Re: [RFC PATCH v2 1/2] printk-rb: add a new printk ringbuffer implementation

From: Andrea Parri
Date: Sun Jun 30 2019 - 10:09:07 EST


On Sun, Jun 30, 2019 at 04:03:34AM +0200, John Ogness wrote:
> On 2019-06-29, Andrea Parri <andrea.parri@xxxxxxxxxxxxxxxxxxxx> wrote:
> >> /**
> >> * add_descr_list() - Add a descriptor to the descriptor list.
> >> *
> >> * @e: An entry that has already reserved data.
> >> *
> >> * The provided entry contains a pointer to a descriptor that has already
> >> * been reserved for this entry. However, the reserved descriptor is not
> >> * yet on the list. Add this descriptor as the newest item.
> >> *
> >> * A descriptor is added in two steps. The first step is to make this
> >> * descriptor the newest.
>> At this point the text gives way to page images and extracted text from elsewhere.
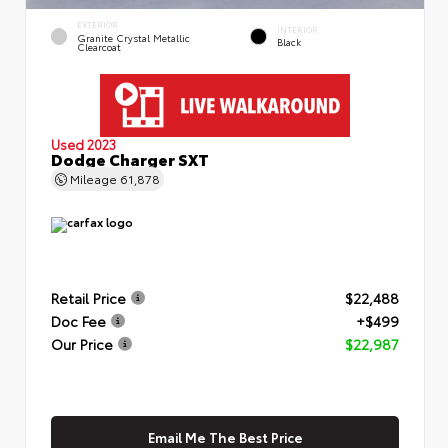
EXTERIOR
INTERIOR
Granite Crystal Metallic
Black
Clearcoat
Used 2023
Dodge Charger SXT
Mileage
61,878
Retail Price
$22,488
Doc Fee
+$499
Our Price
$22,987
Email Me The Best Price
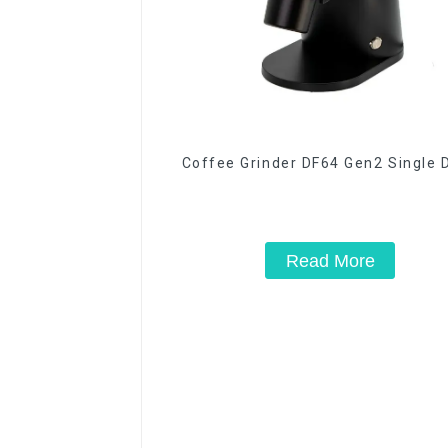
Coffee Grinder DF64 Gen2 Single 
Read More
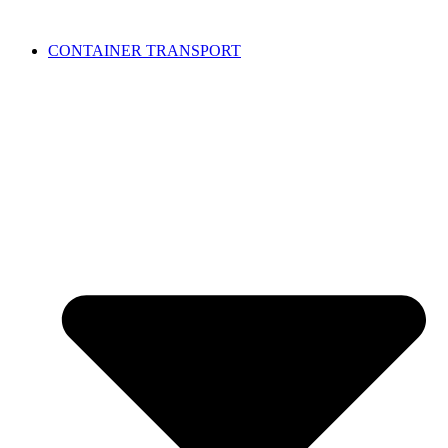
CONTAINER TRANSPORT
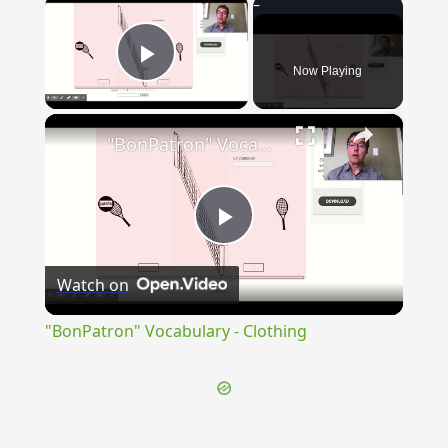
×
Now Playing
Play Video
×
"BonPatron" Vocabulary - Clothing
Play
Watch on
Video
"BonPatron" Vocabulary - Clothing
{{ID:PERTERSURUS100}}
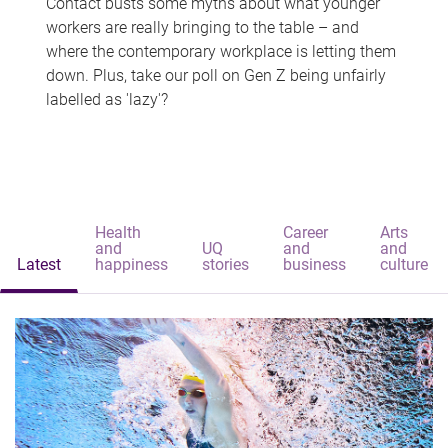
Contact busts some myths about what younger
workers are really bringing to the table – and
where the contemporary workplace is letting them
down. Plus, take our poll on Gen Z being unfairly
labelled as 'lazy'?
Health
Career
Arts
and
UQ
and
and
Latest
happiness
stories
business
culture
The second step is to update @next of the former
> >> * newest descriptor to point to this one (or set @oldest to this one if
> >> * this will be the first descriptor on the list).
> >> */
> >> static void add_descr_list(struct prb_reserved_entry *e)
> >> {
> >> struct printk_ringbuffer *rb = e->rb;
> >> struct prb_list *l = &rb->descr_list;
> >> struct prb_descr *d = e->descr;
> >> struct prb_descr *newest_d;
> >> unsigned long newest_id;
> >>
> >> WRITE_ONCE(d->next, EOL);
> >
> > /* C */
> >
> >
> >>
> >> do {
> >> newest_id = READ_ONCE(l->newest);
> >
> > /* A */
> >
> >
> >> newest_d = TO_DESC(rb, newest_id);
> >>
> >> if (newest_id == EOL) {
> >> WRITE_ONCE(d->seq, 1);
> >> } else {
> >> /*
> >> * MB5-read: synchronize setting newest descr
> >> *
> >> * context-pair: 2 writers adding a descriptor via
> >> * add_descr_list().
> >> *
> >> * @newest will load before @seq due to a data
> >> * dependency, therefore, the stores of @seq
> >> * and @next from the pairing MB5-write context
> >> * will be visible.
> >> *
> >> * Although @next is not loaded by this context,
> >> * this context must overwrite the stored @next
> >> * value of the pairing MB5-write context.
> >> */
> >> WRITE_ONCE(d->seq, READ_ONCE(newest_d->seq) + 1);
> >
> > /* B: this READ_ONCE() */
> >
> > Hence you're claiming a data dependency from A to B. (FWIW, the LKMM
> > would call "A ->dep B" an "address dependency.)
> >
> > This comment also claims that the "pairing MB5-write" orders "stores
> > of @seq and @next" (which are to different memory locations w.r.t. A
> > and B): I do not get why this access to @next (C above?, that's also
> > "unordered" w.r.t. A) can be relevant; can you elaborate?
>
> I will add some more labels to complete the picture. All these events
> are within this function:
>
> D: the WRITE_ONCE() to @seq
>
> E: the STORE of a successful cmpxchg() for @newest (the MB5-write
> cmpxchg())
>
> F: the STORE of a new @next (the last smp_store_release() of this
> function, note that the _release() is not relevant for this pair)
>
> The significant events for 2 contexts that are accessing the same
> addresses of a descriptor are:
>
> P0(struct desc *d0)
> {
> // adding a new descriptor d0
>
> WRITE_ONCE(d0->next, EOL); // C
> WRITE_ONCE(d0->seq, X); // D
> cmpxchg_release(newest, Y, indexof(d0)); // E
> }
>
> P1(struct desc *d1)
> {
> // adding a new descriptor d1 that comes after d0
>
> struct desc *d0;
> int r0, r1;
>
> r0 = READ_ONCE(newest); // A
> d0 = &array[r0];
> r1 = READ_ONCE(d0->seq); // B
> WRITE_ONCE(d0->next, Z); // F
> }
>
> d0 is the same address for P0 and P1. (The values of EOL, X, Y, Z are
> unrelated and irrelevant.)
>
> I am claiming that:
>
> - B comes after D
> - F comes after C

I think these are both assuming that A is reading the value stored by E
(shortly, "A reads from E")? If so, then the two claims become/are:

- If A reads from E, then B comes after D

- If A reads from E, then F comes after C

I think you could avoid the (ambiguous) "comes after" and say something
like:

(1) If A reads from E, then B reads from D (or from another store
to ->seq, not reported in the snippet, which overwrites D)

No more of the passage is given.